■ **Your objective**: Give back each entry unchanged, minus pictures.

■ **Working data**:
■ ■ ■ ■ ■ ■ ■

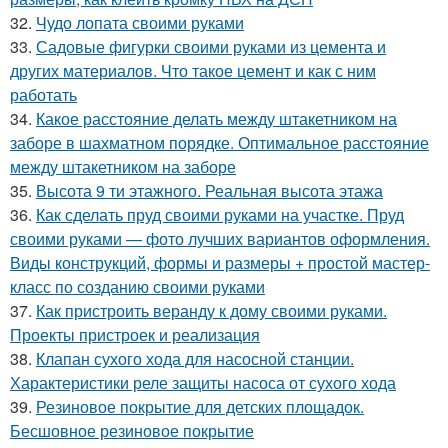
32.
Чудо лопата своими руками
33.
Садовые фигурки своими руками из цемента и
других материалов. Что такое цемент и как с ним
работать
34.
Какое расстояние делать между штакетником на
заборе в шахматном порядке. Оптимальное расстояние
между штакетником на заборе
35.
Высота 9 ти этажного. Реальная высота этажа
36.
Как сделать пруд своими руками на участке. Пруд
своими руками — фото лучших вариантов оформления.
Виды конструкций, формы и размеры + простой мастер-
класс по созданию своими руками
37.
Как пристроить веранду к дому своими руками.
Проекты пристроек и реализация
38.
Клапан сухого хода для насосной станции.
Характеристики реле защиты насоса от сухого хода
39.
Резиновое покрытие для детских площадок.
Бесшовное резиновое покрытие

■ ■ ■ ■ ■ ■ ■

■ **Solved exercise**:
32.
Чудо лопата своими руками
33.
Садовые фигурки своими руками из цемента и
других материалов. Что такое цемент и как с ним
работать
34.
Какое расстояние делать между штакетником на
заборе в шахматном порядке. Оптимальное расстояние
между штакетником на заборе
35.
Высота 9 ти этажного. Реальная высота этажа
36.
Как сделать пруд своими руками на участке. Пруд
своими руками — фото лучших вариантов оформления.
Виды конструкций, формы и размеры + простой мастер-
класс по созданию своими руками
37.
Как пристроить веранду к дому своими руками.
Проекты пристроек и реализация
38.
Клапан сухого хода для насосной станции.
Характеристики реле защиты насоса от сухого хода
39.
Резиновое покрытие для детских площадок.
Бесшовное резиновое покрытие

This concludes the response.